Action item:
Everything from the line holding "ankles, or feet." through the last line of the listing needs to be repeated exactly, with no other lines.

=== Begin Enclosure ===

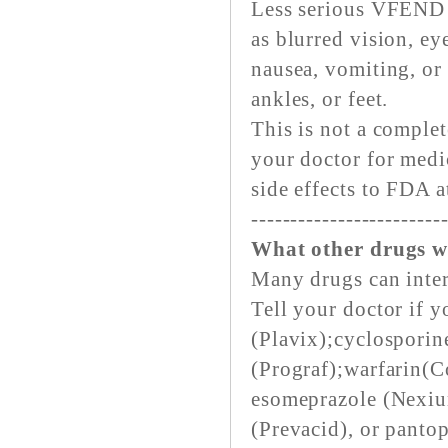
Less serious VFEND 
as blurred vision, ey
nausea, vomiting, or
ankles, or feet.
This is not a complet
your doctor for medi
side effects to FDA
------------------------
What other drugs w
Many drugs can inter
Tell your doctor if 
(Plavix);cyclospori
(Prograf);warfarin(C
esomeprazole (Nexium
(Prevacid), or pantop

=== End Enclosure ===

Response area:
ankles, or feet.
This is not a complet
your doctor for medi
side effects to FDA
------------------------
What other drugs w
Many drugs can inter
Tell your doctor if 
(Plavix);cyclospori
(Prograf);warfarin(C
esomeprazole (Nexium
(Prevacid), or pantop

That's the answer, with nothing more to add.